Mead Johnson, set to be sold to UK FMCG giant Reckitt Benckiser, did not disclose the terms of the deal, which it said today (27 February) “builds on the long and successful relationship between the two companies”. Bega has supplied ingredients to Mead Johnson since 2009.
Kasper Jakobsen, Mead Johnson’s president and CEO, said: “We believe that supply chain flexibility is important in the paediatric nutrition category. This acquisition further strengthens our ability to protect and expand our growth in China by creating both additional capacity and the ability to adapt to a changing regulatory environment.”
Jakobsen said: “In our drive to become even more consumer-centric, this move also enables us to better respond to evolving consumer preferences and to compete effectively in additional market segments in China.”
The deal is expected to close in the second quarter of the year.
In December, Mead Johnson and Australian dairy group Murray Goulburn pulled the plug on their plans to work together in the Asia Pacific region.

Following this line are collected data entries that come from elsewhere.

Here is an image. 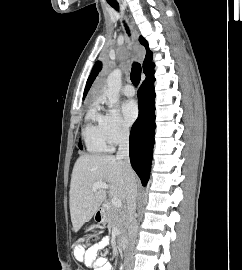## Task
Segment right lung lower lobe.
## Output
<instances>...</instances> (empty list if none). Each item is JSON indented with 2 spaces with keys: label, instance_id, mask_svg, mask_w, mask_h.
Listing matches in <instances>:
<instances>
[{
  "label": "right lung lower lobe",
  "instance_id": "98d812e1",
  "mask_svg": "<svg viewBox=\"0 0 242 270\" xmlns=\"http://www.w3.org/2000/svg\"><path fill=\"white\" fill-rule=\"evenodd\" d=\"M154 71L146 75L138 90L139 116L130 133V160L145 186L150 175L155 130Z\"/></svg>",
  "mask_w": 242,
  "mask_h": 270
}]
</instances>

Last spring, the businesses set out a partnership that would have seen formula products on sale in Asia Pacific in 2019. Enfamil owner Mead Johnson was to buy nutritional powders” from Murray Goulburn each year and the companies then played to market the formulas in the region, including in China.

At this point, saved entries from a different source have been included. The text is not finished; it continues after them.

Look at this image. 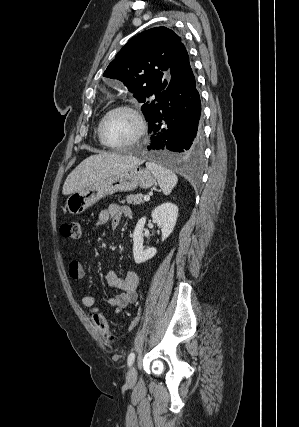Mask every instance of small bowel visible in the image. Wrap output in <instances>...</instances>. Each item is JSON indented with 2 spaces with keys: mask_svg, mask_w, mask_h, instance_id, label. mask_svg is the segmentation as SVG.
I'll return each instance as SVG.
<instances>
[{
  "mask_svg": "<svg viewBox=\"0 0 299 427\" xmlns=\"http://www.w3.org/2000/svg\"><path fill=\"white\" fill-rule=\"evenodd\" d=\"M123 217H132L130 208L123 205L111 204L97 215L96 225L101 226L111 222L116 227ZM68 273L72 279L76 281L82 280L85 277L84 263L79 260H73L69 264ZM106 280L109 286L120 290L118 294L106 300V304L114 309L113 313L116 315L137 299L140 275L137 271H129L122 278L115 273H109L106 276ZM81 301L89 312L103 313L95 306V299L92 295L84 293Z\"/></svg>",
  "mask_w": 299,
  "mask_h": 427,
  "instance_id": "small-bowel-1",
  "label": "small bowel"
}]
</instances>
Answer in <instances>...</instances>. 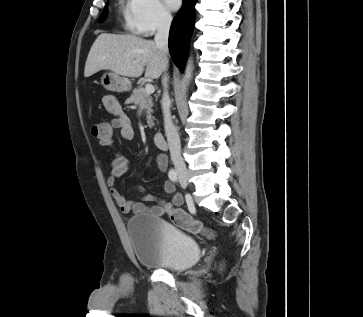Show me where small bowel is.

Under the terms of the deal, Murray Goulburn planned to invest in its plant in Koroit in southern Australia to build a new nutritional powders facility. Mead Johnson was to have a nutritional packaging plant on the site.
Earlier this month, Reckitt Benckiser signed a deal to buy Mead Johnson for US$17.9bn, in a move aimed at strengthening the UK group’s presence in emerging markets like China.
Bega reported an 8.2% rise in half-year profits last week, but sounded a note of caution on the second half of its financial year.
Bega, which supplies infant formula to a number of customers with product destined for both Australian and international markets, said in December there continued to be “strong consumer demand for infant formula in China and in other Asian markets”.